Germany, a pillar of debt rescues in the eurozone, is getting its finances in order with the help of strong economic growth.
Meanwhile Greece struggles to avoid a disastrous sovereign default and Britain, France and Ireland run huge deficits.
The news magazine Spiegel said that Berlin deserved the title "best in class."
Next year, the government expects to take in 4.4 billion euros ($6.3 billion) more in fiscal revenues than estimated in March.
Falling unemployment has cut social costs, and the national deficit is expected to drop to 27.2 billion euros from the previous estimate of 31.5 billion euros.
The German deficit will have been slashed by more than 17 billion euros in two years from a peak in 2010 which arose in large part from rescue plans needed to pull out of the economic crisis.
The German budget deficit is a large part of the public deficit scrutinised by European Union bodies in Brussels, and which includes regional state budgets along with those of municipalities and the national social security system.
The deficit is not expected to exceed 2.5 percent of gross domestic product (GDP) this year, which would put Germany among the best performers in Europe. The EU permitted ceiling is 3.0 percent, but in times of growth EU countries are committed to moving into surplus.
The German deficit should continue to decline in 2013, but by less than expected in March.
The reason is that Finance Minister Wolfgang Schaeuble has had to take into account contributions to a European Stability Mechanism designed to help heavily indebted eurozone countries.
Germany, which has the biggest economy in Europe, will be the biggest creditor to ESM, with an estimated payment of 4.3 billion euros per year.
Berlin and other European capitals will also have to stump up more money this year to keep Greece from falling into bankruptcy, a major irritant to many in Germany, including lawmakers within the governing conservative coalition.
On Tuesday, judges at the country's highest court began in-depth hearings of complaints filed last year against the eurozone rescue plans.
But Chancellor Angela Merkel's government hopes to have found a way to calm the unrest, by adopting the principle of tax cuts in 2013.

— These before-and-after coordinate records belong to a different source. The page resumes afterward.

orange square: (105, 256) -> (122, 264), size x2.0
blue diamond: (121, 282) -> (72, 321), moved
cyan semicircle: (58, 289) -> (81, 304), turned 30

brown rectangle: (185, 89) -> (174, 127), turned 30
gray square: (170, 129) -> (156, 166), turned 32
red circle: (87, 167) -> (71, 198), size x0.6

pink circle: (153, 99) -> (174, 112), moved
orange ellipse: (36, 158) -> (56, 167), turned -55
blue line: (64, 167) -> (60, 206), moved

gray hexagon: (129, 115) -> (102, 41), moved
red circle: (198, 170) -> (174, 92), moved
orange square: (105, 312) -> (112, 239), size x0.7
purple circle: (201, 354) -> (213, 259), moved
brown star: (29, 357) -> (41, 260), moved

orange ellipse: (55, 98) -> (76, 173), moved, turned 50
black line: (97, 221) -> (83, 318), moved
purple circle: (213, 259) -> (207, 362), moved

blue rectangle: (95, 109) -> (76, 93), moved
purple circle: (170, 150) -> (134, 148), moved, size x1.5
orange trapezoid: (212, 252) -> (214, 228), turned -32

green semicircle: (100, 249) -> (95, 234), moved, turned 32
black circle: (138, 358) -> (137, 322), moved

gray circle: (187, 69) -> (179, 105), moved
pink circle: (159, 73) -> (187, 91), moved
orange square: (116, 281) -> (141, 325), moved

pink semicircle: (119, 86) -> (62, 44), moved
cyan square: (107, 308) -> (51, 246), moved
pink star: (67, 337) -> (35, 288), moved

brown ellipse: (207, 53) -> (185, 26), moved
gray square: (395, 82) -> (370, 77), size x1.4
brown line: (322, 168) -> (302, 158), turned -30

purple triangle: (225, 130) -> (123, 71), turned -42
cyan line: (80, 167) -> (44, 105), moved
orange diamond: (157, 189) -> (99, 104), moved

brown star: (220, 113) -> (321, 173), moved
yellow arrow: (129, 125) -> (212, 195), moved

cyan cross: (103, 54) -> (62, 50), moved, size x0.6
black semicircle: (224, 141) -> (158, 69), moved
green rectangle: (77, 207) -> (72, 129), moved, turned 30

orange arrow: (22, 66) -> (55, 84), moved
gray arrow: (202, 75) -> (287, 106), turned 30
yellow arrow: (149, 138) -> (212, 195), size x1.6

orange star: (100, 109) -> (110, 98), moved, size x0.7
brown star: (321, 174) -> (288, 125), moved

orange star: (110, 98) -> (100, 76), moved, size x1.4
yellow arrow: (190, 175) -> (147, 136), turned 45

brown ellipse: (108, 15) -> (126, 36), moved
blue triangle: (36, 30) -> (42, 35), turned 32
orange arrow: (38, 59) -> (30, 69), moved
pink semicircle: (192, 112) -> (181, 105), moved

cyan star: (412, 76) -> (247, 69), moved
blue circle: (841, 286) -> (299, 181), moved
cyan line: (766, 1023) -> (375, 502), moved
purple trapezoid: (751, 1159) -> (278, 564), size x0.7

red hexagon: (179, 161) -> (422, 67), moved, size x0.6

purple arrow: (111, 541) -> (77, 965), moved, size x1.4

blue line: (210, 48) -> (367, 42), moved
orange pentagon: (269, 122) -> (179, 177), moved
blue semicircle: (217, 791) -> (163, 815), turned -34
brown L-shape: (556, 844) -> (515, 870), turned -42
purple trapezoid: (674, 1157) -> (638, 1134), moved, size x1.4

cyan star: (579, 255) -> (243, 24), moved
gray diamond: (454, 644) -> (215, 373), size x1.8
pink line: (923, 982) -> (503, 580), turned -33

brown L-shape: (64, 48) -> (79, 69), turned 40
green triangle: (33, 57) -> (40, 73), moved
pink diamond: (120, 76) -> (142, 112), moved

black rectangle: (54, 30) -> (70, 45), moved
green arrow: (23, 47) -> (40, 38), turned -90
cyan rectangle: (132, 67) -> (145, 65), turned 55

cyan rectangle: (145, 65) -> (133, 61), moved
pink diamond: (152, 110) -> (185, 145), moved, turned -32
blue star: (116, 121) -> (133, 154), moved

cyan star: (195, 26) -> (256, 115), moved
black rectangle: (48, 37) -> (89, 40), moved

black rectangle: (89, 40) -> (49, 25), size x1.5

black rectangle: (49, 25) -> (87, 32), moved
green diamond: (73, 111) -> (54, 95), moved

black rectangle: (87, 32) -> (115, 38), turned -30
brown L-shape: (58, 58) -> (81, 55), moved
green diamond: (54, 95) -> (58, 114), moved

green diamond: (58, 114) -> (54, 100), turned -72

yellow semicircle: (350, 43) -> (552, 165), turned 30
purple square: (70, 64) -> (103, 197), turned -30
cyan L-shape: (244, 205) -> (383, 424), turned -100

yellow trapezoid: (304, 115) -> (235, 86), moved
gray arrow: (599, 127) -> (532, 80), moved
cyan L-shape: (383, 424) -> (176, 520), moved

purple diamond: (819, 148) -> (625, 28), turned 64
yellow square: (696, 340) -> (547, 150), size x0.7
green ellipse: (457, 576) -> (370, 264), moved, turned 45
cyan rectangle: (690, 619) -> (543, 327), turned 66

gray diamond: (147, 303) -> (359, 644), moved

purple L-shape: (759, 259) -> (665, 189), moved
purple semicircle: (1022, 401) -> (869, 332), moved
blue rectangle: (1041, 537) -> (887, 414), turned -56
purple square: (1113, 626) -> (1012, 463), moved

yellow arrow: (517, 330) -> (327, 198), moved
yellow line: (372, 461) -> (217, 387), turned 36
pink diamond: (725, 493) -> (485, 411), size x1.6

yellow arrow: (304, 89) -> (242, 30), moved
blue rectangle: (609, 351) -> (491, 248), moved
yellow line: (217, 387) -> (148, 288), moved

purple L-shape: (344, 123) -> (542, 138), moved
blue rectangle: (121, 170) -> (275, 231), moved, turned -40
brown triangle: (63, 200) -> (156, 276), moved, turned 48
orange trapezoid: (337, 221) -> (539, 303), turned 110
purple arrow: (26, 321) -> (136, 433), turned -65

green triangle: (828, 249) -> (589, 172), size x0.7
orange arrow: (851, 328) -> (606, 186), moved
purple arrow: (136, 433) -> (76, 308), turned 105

Schaeuble did not want to hear of cuts because he wants to balance the budget first, but he finally gave in to insistent demands from Merkel's junior coalition partners, the liberal FDP party.
Those demands were reiterated a few weeks ago by new Economy Minister Philipp Roesler.
"On January 1, 2013, we are going to lighten the tax burden for people with small- and medium-sized incomes," Roesler said Wednesday.
The precise amount and kind of cuts are to be unveiled in a few months.
The 2013 date was not chosen by chance, since the country will go back to the polls for a national election that year.
The most recent surveys of popular sentiment put the conservative sister CDU/CSU parties and the FDP behind an alliance of the socialist SPD party and the Greens, though the latter did not have an absolute majority.
But if Berlin decides to allot seven billion euros to tax cuts, a figure that has been in recent circulation, the decline per household would come to less than 200 euros per year.
That amounts to 20 euros per month, or "a frozen pizza for everyone," the left-of-centre daily taz quipped.